Non è la divisa, l’ornamento, il posto a sedere a rendere grande un uomo, ma i suoi valori interiori, la sua saggezza, il suo equilibrio, la sua bontà d’animo, ma soprattutto la volontà di superare i propri limiti ed uniformarsi a ciò che è giusto, positivo e armonico nella vita. Non è la ricchezza, il titolo di studio, la posizione sociale a rendere unico nell’universo un essere vivente, ma il suo far parte, in modo insostituibile, del tutto nel piano dell’esistenza. Ma questo non deve farci dimenticare la relatività delle cose, di ognuno: se la specie umana si estinguesse non si distruggerebbe l’ordine naturale dei sistemi; allo stesso modo se il pianeta terra si dissolvesse nel nulla questo non causerebbe una crepa nell'infinito cosmico.
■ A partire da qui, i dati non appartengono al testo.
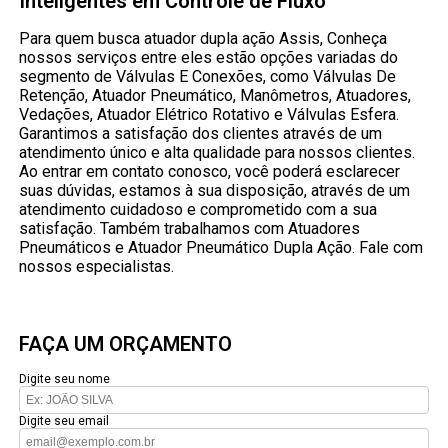
Inteligentes em Controle de Fluxo
Para quem busca atuador dupla ação Assis, Conheça
nossos serviços entre eles estão opções variadas do
segmento de Válvulas E Conexões, como Válvulas De
Retenção, Atuador Pneumático, Manômetros, Atuadores,
Vedações, Atuador Elétrico Rotativo e Válvulas Esfera.
Garantimos a satisfação dos clientes através de um
atendimento único e alta qualidade para nossos clientes.
Ao entrar em contato conosco, você poderá esclarecer
suas dúvidas, estamos à sua disposição, através de um
atendimento cuidadoso e comprometido com a sua
satisfação. Também trabalhamos com Atuadores
Pneumáticos e Atuador Pneumático Dupla Ação. Fale com
nossos especialistas.
FAÇA UM ORÇAMENTO
Digite seu nome
Digite seu email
Eppure in natura non c’è nulla di superfluo, di meno importante ai fini della manifestazione della Vita. Il Tutto funziona in virtù della differenza formale e funzionale delle diverse realtà che lo compongono. Senza voler ridurre ad un esagerato appiattimento di valore, la realizzazione di un concerto sinfonico richiede la presenza di tutti i differenti componenti dell’orchestra e il violino, ai fini del concerto, non è meno determinante del musicista.
L’uomo non dovrebbe mai umiliarsi, genuflettersi, piegarsi davanti ad un altro uomo; non dovrebbe mai accettare di essere servo di qualcuno, né mai dovrebbe accettare che un suo simile si manifesti in modo servile. Ogni essere umano, e non solo umano, ha dignità regali per il semplice fatto di appartenere alla folla dei viventi, di essere portatore del miracolo strabiliante della vita, per essere portatore di pensiero, sentimento, spirito. Ogni essere nasce per essere libero, non servo o sottomesso a qualcuno. Ma senza umiltà non c’è vera grandezza.
Mai umiliarsi nel chiedere la concessione di un diritto, che ci sia elargito come dono ciò che possiamo conquistare con la volontà e il sacrificio: la dignità è la sola vera ricchezza, il mezzo attraverso cui l’essere umano dimostra il suo valore e per questo non dovrebbe mai cadere in errore per non doversi poi umiliare nel pentimento. Né mai l’uomo dovrebbe degradare se stesso fino di essere succube dei propri impulsi, schiavo dei propri vizi, vittima dei propri piaceri.
Ma quando le esigenze vitali dipendono dagli altri l’uomo diviene debole e lo spirito di sopravvivenza lo costringe a soffocare la parte migliore di se stesso. Le contingenze estreme non dovrebbero mai costringerlo ad umiliarsi per mancanza di risorse, di lavoro, e su questo pesa inesorabilmente la responsabilità dello Stato, della comunità che non cura capillarmente i bisogni dei suoi cittadini.
Forte e libero è chi ha la possibilità e la volontà di essere artefice del proprio destino; chi non affida passivamente a terzi il bene supremo della propria salute, della propria anima; chi cerca la propria realizzazione con l’impegno e il sacrificio di se stesso attraverso le potenzialità che Madre Natura ha elargito ad ogni suo componente e che aspettano di emergere nell’impulso evolutivo della vita.